Extract text and tables from pdf using code repo

nanuprasad · November 3, 2025, 2:09pm

I have thousands of PDFs from which I need to extract both text and tables for downstream processing. The extracted content will be used for:

Text chunking
Embedding generation
Integration with a chatbot via Qdrant vector database

Current State: I’ve successfully implemented this workflow using Pipeline Builder, but I’m facing scalability and computational limitations, particularly with media set processing.

Goal: I want to migrate this pipeline to Code Repository for better performance and scalability. I’m looking for:

Sample code or templates to get started quickly
Best practices for handling large-scale PDF processing in Foundry
Efficient approaches for extracting both text and tabular data

Target Output: A structured DataFrame containing:

context (extracted text/table content)
page_number
file_path
metadata (chunk number, entities, summary)

Questions:

Are there existing code templates or reference implementations for large-scale PDF processing in Code Repo?
Any recommendations for optimizing performance when processing thousands of documents?

I’d appreciate any guidance, examples, or best practices you can share to help accelerate this migration.

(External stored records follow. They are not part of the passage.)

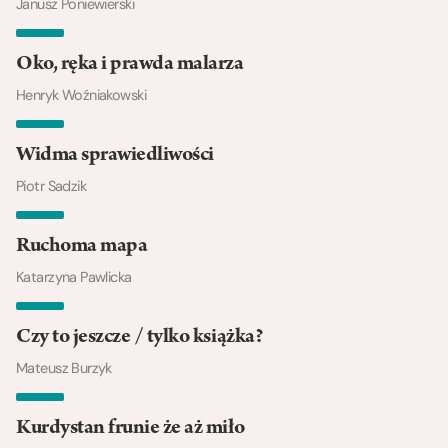
Janusz Poniewierski
Oko, ręka i prawda malarza
Henryk Woźniakowski
Widma sprawiedliwości
Piotr Sadzik
Ruchoma mapa
Katarzyna Pawlicka
Czy to jeszcze / tylko książka?
Mateusz Burzyk
Kurdystan frunie że aż miło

david · November 3, 2025, 3:14pm

Hello! Hoping that someone else can give you some best practices for achieving your use case in transforms. From the pipeline builder side, can you be a bit more specific about what scaling limitations you’re running into? Are builds failing? Are rows error-ing out? If rows are error-ing, what transforms seem to be causing the errors?

VenkatPolimera · November 4, 2025, 2:58am

Foundry inbuilt transforms are the best approach for pdf document chunks and embeddings for now. Please help us to understand more about the pdfs. are they any OCR in the pdfs?

fac7a5bb66119b7b9c34 · November 4, 2025, 7:31am

Hello. For your use case, please use AIP Document Intelligence. When working with media sets, AIP Document supports all three methods: OCR, Raw text, and Layout Aware. To further improve accuracy, use a hybrid format that incorporates an LLM. At the end of the app, it will automatically generate a code repo for you. When using an LLM, I recommend parsing with Haiku 4.5 to save on tokens.

The code repo is set to incremental mode by default, which prevents duplicate PDF text extraction. The output data includes page numbers, file paths, and other metadata.